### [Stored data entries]
=-=-=

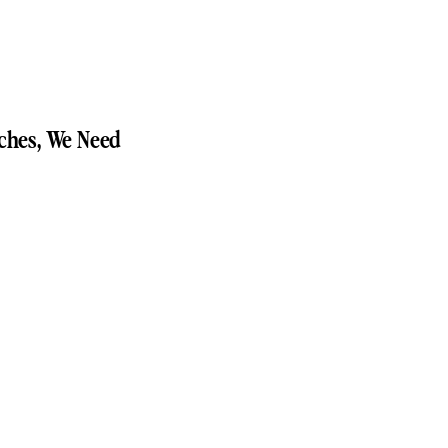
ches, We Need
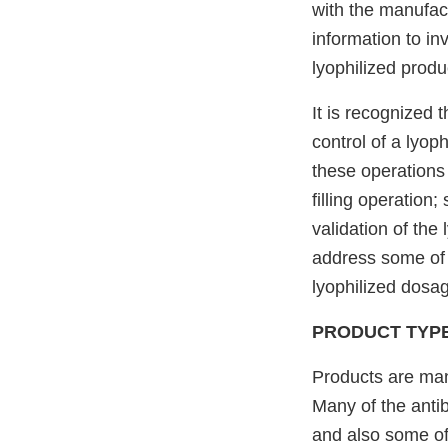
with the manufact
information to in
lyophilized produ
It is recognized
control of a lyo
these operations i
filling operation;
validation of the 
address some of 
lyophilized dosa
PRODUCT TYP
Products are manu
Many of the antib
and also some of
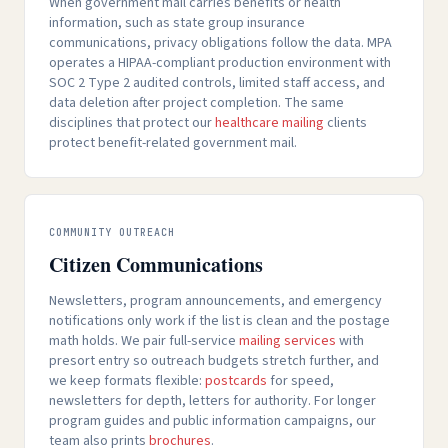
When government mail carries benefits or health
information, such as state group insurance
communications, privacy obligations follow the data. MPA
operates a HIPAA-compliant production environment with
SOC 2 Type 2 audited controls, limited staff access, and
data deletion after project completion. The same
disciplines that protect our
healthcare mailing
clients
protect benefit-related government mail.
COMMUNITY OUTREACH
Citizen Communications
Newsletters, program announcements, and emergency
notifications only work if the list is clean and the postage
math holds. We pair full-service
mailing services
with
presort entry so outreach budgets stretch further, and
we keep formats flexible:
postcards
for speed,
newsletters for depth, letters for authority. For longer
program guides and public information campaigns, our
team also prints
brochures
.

=-=-=

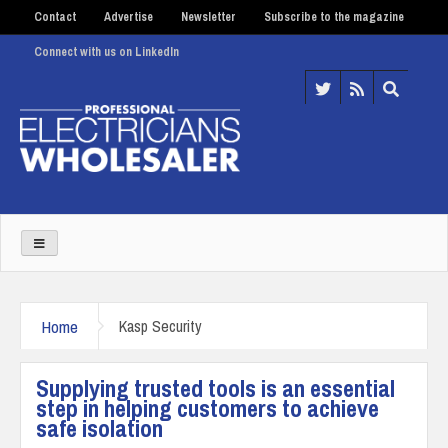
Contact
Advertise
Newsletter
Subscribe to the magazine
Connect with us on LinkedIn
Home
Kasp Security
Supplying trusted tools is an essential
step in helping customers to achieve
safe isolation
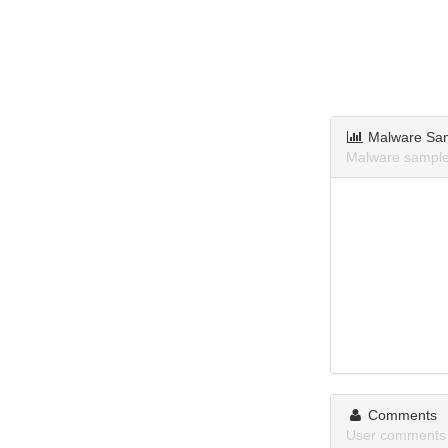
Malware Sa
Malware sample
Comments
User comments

=-=-=

### [REQUIREMENT]
Provide only the count of lines in the data above that include the string "with".

### [RESULT OF THE EXERCISE]
4